* Provided data:
▼

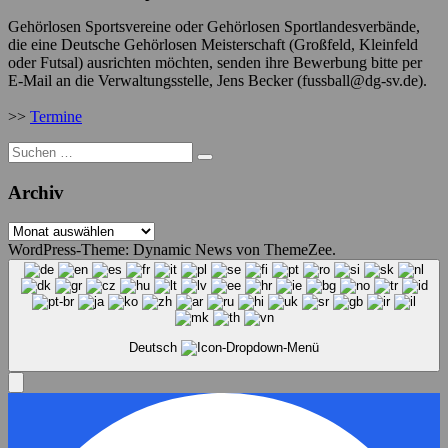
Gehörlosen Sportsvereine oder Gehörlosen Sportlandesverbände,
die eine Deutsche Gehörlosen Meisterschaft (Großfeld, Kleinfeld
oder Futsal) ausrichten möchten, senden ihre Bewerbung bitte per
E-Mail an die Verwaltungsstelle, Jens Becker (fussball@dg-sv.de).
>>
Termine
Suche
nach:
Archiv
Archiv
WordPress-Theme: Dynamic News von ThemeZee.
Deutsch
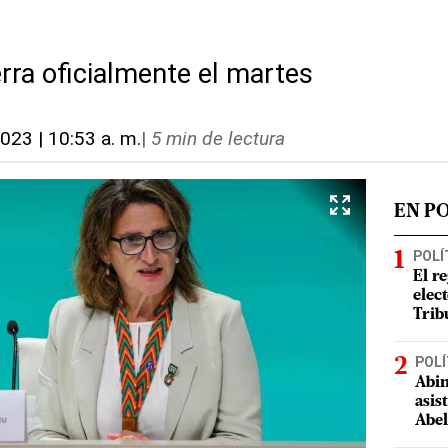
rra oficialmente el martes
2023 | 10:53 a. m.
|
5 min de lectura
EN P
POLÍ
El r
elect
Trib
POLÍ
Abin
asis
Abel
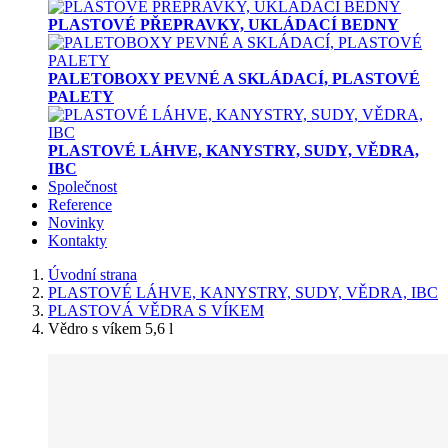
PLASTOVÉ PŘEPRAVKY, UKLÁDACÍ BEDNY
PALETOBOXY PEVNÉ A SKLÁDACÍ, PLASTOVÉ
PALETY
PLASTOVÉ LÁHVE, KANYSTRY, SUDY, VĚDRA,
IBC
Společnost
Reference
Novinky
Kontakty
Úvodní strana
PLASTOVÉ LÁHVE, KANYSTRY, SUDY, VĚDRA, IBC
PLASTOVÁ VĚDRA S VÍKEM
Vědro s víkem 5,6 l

▲
▼

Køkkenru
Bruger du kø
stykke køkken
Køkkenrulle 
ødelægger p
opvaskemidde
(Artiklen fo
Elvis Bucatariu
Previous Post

▲

* Requirement: What you need to produce is an exact copy of the entries above, limited to the lines from the one with "Gehörlosen Sportsvereine oder" up to and including the one with "Vědro s víkem 5,6 l", without pictures.

* Your response:
Gehörlosen Sportsvereine oder Gehörlosen Sportlandesverbände,
die eine Deutsche Gehörlosen Meisterschaft (Großfeld, Kleinfeld
oder Futsal) ausrichten möchten, senden ihre Bewerbung bitte per
E-Mail an die Verwaltungsstelle, Jens Becker (fussball@dg-sv.de).
>>
Termine
Suche
nach:
Archiv
Archiv
WordPress-Theme: Dynamic News von ThemeZee.
Deutsch
rra oficialmente el martes
2023 | 10:53 a. m.
|
5 min de lectura
EN P
POLÍ
El r
elect
Trib
POLÍ
Abin
asis
Abel
PLASTOVÉ PŘEPRAVKY, UKLÁDACÍ BEDNY
PALETOBOXY PEVNÉ A SKLÁDACÍ, PLASTOVÉ
PALETY
PLASTOVÉ LÁHVE, KANYSTRY, SUDY, VĚDRA,
IBC
Společnost
Reference
Novinky
Kontakty
Úvodní strana
PLASTOVÉ LÁHVE, KANYSTRY, SUDY, VĚDRA, IBC
PLASTOVÁ VĚDRA S VÍKEM
Vědro s víkem 5,6 l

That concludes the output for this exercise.